__Data for analysis__:
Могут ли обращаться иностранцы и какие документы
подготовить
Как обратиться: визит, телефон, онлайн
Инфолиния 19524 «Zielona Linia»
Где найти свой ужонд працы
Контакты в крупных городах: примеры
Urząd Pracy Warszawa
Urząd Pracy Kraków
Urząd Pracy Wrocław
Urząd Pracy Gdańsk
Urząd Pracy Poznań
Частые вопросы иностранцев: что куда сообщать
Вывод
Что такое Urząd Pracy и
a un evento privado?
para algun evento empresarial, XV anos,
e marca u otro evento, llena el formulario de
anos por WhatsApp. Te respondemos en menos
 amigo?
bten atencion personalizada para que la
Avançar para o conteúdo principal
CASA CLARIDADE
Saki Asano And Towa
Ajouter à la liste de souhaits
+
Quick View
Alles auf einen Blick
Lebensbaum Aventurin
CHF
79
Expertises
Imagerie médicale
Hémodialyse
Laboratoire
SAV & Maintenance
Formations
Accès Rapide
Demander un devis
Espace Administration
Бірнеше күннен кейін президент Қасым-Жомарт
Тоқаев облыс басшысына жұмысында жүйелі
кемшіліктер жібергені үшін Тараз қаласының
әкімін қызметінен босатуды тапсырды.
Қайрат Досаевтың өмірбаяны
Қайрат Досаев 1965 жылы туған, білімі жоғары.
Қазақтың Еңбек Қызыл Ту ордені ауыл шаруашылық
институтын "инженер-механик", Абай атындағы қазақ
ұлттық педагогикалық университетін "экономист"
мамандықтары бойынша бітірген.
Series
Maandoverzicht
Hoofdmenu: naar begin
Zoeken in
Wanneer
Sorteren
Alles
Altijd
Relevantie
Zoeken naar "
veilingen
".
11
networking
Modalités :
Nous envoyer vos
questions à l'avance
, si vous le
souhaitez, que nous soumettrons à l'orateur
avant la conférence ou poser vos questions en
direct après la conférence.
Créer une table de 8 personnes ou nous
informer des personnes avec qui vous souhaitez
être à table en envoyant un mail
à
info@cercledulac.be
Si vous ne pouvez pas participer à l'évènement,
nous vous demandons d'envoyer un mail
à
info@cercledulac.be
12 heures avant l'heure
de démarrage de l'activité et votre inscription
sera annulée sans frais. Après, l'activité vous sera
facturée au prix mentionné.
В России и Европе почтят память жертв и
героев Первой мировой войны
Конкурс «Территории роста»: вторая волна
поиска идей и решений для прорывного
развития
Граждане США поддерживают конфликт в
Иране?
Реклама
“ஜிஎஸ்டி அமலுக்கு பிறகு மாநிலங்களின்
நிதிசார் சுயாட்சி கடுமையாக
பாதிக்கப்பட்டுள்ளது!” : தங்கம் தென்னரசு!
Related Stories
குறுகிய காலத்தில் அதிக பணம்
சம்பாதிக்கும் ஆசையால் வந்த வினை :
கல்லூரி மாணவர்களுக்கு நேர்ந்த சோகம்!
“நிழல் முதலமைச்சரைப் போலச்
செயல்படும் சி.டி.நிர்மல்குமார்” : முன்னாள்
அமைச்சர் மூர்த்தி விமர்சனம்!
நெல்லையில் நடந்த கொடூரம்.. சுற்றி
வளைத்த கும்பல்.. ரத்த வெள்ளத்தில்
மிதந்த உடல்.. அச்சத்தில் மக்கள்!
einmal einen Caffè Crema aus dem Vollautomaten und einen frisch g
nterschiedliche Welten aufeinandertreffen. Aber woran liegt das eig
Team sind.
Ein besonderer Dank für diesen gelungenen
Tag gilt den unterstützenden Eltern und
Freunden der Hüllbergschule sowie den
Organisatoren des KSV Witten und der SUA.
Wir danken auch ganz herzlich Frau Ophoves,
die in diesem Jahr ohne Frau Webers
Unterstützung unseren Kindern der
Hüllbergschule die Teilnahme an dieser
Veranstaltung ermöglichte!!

__What to produce__: Using the listing above, say how many of its lines include "souhaitez", offering nothing besides the number.

__Reply to the exercise__: 2